En estos días se ha suscitado en Cartago un escándalo por el proyecto habitacional de interés social en la zona del Guayabal. El proyecto privado, que ha seguido paso a paso los requisitos legales para obtener los permisos, ha sido atacado por dirigentes políticos que por alguna razón vieron en ello la posibilidad de obtener réditos, para lo que han llevado información no del todo clara a los vecinos que entonces también se han opuesto, siguiendo una línea de pensamiento que es el reflejo de una división nefasta para una sociedad que presume de igualdad.
A pesar de que se ha cubierto la oposición con una presunta inseguridad ambiental, el verdadero argumento —lo manifiestan los vecinos cuando son entrevistados—, es la procedencia de los futuros habitantes del proyecto. La queja es que son de zonas marginales y por ello, supuestamente, “de malas costumbres”, por lo cual van a “echar a perder” a la comunidad.
Es cierto que en los barrios marginales y precarios, por razones que tienen explicación en la misma desigualdad, vive alguna gente que no se ajusta al comportamiento medio para una sana convivencia; pero la inmensa mayoría de estas personas es gente buena, es gente decente que lucha por sobrevivir, por trabajar honradamente para construirse un futuro, por insertarse dignamente a la sociedad. La mayoría son madres jefes de hogar solteras o abandonadas, son menores de edad quienes, si nos les damos una vida decente, se convertirán en lo que criticamos.
Verdad a medias. Lo que se dice de que el lugar es inseguro ambientalmente es una verdad a medias, porque los Índices de Fragilidad Ambiental (IFA) lo ubican, como a la mayoría de Cartago, en riesgo moderado. Otras zonas ya habitadas son de mayor riesgo ambiental, y de hecho la previsión del crecimiento es al sur de la ciudad, precisamente en estas zonas. Son extremadamente más riesgosos los sitios donde viven hoy quienes se trasladarían al nuevo proyecto.
Con los argumentos que se han usado en contra de esta gente lo que se ha hecho es dificultar que las familias que van a vivir en el proyecto La Campiña se integren de manera positiva y constructiva a su futuro entorno.
Desde ya los vecinos les hacen la guerra y los declaran no gratos, los llaman antisociales, les cierran las posibilidades de integración social, los estigmatizan y hacen crecer su resentimiento hacia una sociedad que los rechaza a todos por lo que hacen unos pocos.

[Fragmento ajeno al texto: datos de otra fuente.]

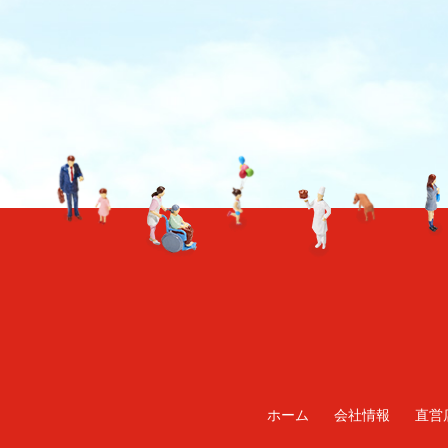
TO TOP
ホーム
会社情報
直営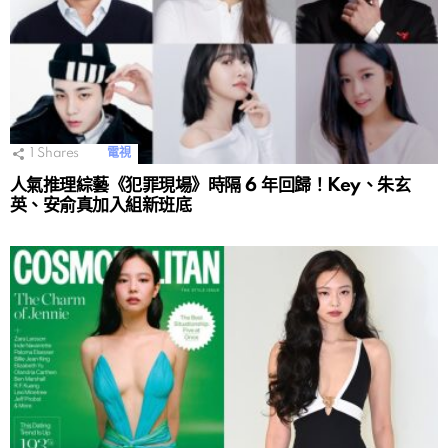
1
Shares
電視
人氣推理綜藝《犯罪現場》時隔 6 年回歸！Key、朱玄
英、安俞真加入組新班底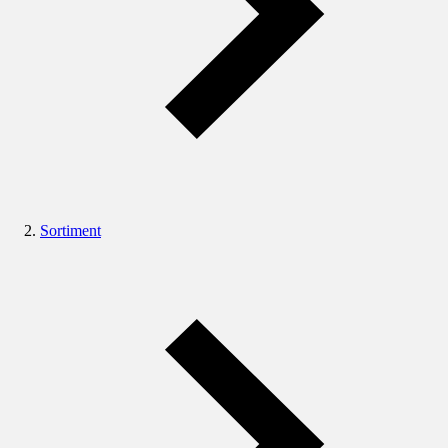
Sortiment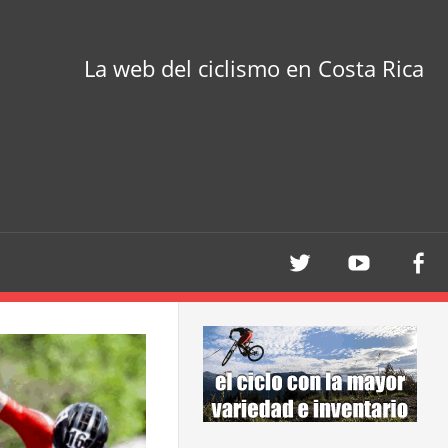
La web del ciclismo en Costa Rica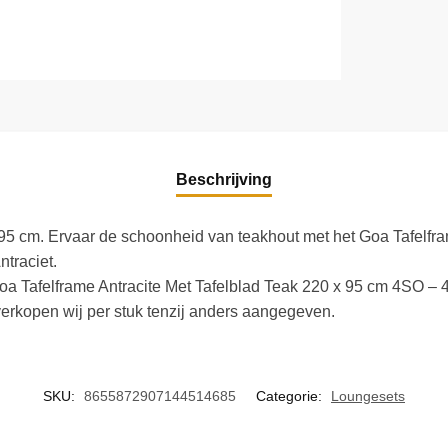
Beschrijving
95 cm. Ervaar de schoonheid van teakhout met het Goa Tafelfram
ntraciet.
 Goa Tafelframe Antracite Met Tafelblad Teak 220 x 95 cm 4SO – 4s
erkopen wij per stuk tenzij anders aangegeven.
SKU:
8655872907144514685
Categorie:
Loungesets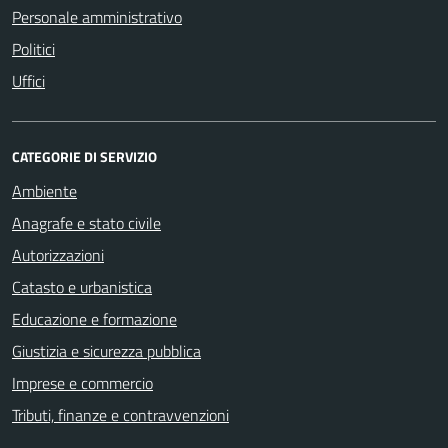
Personale amministrativo
Politici
Uffici
CATEGORIE DI SERVIZIO
Ambiente
Anagrafe e stato civile
Autorizzazioni
Catasto e urbanistica
Educazione e formazione
Giustizia e sicurezza pubblica
Imprese e commercio
Tributi, finanze e contravvenzioni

Qué diferente sería si, en vez de hacerles la guerra por prejuicios sociales, los residentes de los alrededores se organizaran para recibirlos como buenos vecinos, para ayudarles en sus limitaciones, para colaborar en mantener el lugar en buenas condiciones, para organizar actividades de promoción cultural y social, de modo que los integren positivamente. Desafortunadamente, en lugar de humanizar el asunto, algunos prefirieron politizarlo, pero sin medir que con ello han aportado a la destrucción de nuestra sociedad, de nuestra añorada igualdad y han causado un daño difícil de reparar a nuestra paz social. Han olvidado que el derecho de vivir dignamente, en casas decentes, no es de unos pocos, sino de todos los ticos, aunque sean pobres y aunque hasta ahora la sociedad les haya dado la espalda.
Ojalá este incidente no crezca, no provoque más daños, no genere víctimas físicas, porque pesarán en la conciencia de quienes azuzaron los actos violentos. Y digo más daño porque de hecho ya el mal está hecho: ya se aumentó la división social, ya se generó el descontento entre quienes cada vez ven más difícil que esta democracia les ayude a resolver sus problemas, porque unos cuantos creen que, por tener un poquito más de dinero, están sobre quienes luchan desde el fondo en que la sociedad los desea mantener.